Author | Jules Gill-Peterson |
---|---|
Language | English |
Genre | Non-fiction |
Publisher | Verso Books |
Publication date | January 30, 2024 |
Publication place | United States |
Pages | 192 |
ISBN | 9781804291566 |
A Short History of Trans Misogyny is a 2024 book by transgender author and academic Jules Gill-Peterson which discusses the origins of transmisogyny, hatred or violence toward trans women and other people she describes as "trans-feminized". Peterson examines how transmisogyny was part of colonial statecraft across many parts of the world, focusing in particular on the genocide of two-spirit people in the Americas, the criminalization of the hijra people in India under British rule, the murder of Jennifer Laude in the Philippines by an American soldier, and the policing and sensational press coverage of sex worker Mary Jones in New York City.[1][2][3][4][5]
The book was edited by Rosie Warren. Peterson says she first began writing it when Warren contacted her. Peterson developed its ideas while she was a scholar-in-residence at the University of Southern California’s Consortium for Gender, Sexuality, Race, and Public Culture and while lecturing at UC Irvine, and received feedback from the University of Washington, Boston University, Columbia University, Brandeis University, Rutgers University, Stanford University, the Leslie-Lohman Museum, the University of Utah, the Thinking Trans / Trans Thinking Conference, the University of Exeter, the University of Virginia, NYU, Princeton University, the University of Mississippi, and the Thinking Gender conference at UCLA.[1]
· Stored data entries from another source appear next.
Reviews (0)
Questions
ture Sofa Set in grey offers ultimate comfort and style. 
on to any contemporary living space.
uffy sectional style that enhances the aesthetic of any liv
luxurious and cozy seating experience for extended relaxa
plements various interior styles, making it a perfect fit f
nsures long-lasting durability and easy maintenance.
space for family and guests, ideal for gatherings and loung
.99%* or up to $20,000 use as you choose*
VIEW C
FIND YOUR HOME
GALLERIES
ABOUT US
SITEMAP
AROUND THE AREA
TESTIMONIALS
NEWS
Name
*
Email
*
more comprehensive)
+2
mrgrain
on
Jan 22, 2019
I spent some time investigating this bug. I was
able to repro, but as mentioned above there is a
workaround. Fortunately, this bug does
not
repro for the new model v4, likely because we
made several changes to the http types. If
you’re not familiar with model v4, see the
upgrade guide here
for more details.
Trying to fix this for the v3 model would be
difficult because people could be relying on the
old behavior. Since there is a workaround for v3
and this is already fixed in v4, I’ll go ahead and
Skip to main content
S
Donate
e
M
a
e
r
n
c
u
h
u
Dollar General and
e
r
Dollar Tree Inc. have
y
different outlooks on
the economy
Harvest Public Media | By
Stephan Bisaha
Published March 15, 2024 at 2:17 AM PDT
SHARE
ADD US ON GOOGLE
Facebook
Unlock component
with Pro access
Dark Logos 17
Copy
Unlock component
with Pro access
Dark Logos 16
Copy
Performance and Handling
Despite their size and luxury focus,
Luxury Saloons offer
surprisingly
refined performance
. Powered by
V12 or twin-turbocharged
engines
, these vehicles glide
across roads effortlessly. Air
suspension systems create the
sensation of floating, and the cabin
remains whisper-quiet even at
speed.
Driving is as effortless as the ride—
Throughout the book, Peterson uses the term trans-feminizing to refer to a process in which people are marked for transmisogynistic violence by an institutional power. In interviews, she has said she was motivated by a desire to differentiate trans-feminized populations from the contemporary category of self-identified trans women, which she describes as specific to Euro-American culture and inappropriately universalized.[2][6][7][8]
Associate Professor of English at Yale University Juno Richards positively reviewed the book, saying it "offers a record of the ways transfeminine lives have been and continue to be lived".[3]
Scholar McKenzie Wark described it as a "game-changer of a book" and "a much-needed account of the genesis of trans misogyny and its subsequent history".[2][9]
Researcher Julianna Neuhouser criticized the book for its perceived orientalist attitude toward travesti populations and lack of engagement with Latin American transfeminism, saying it "[underestimates] the very real problems faced by transfeminine people outside the imperial core while idealizing their lifeways".[10]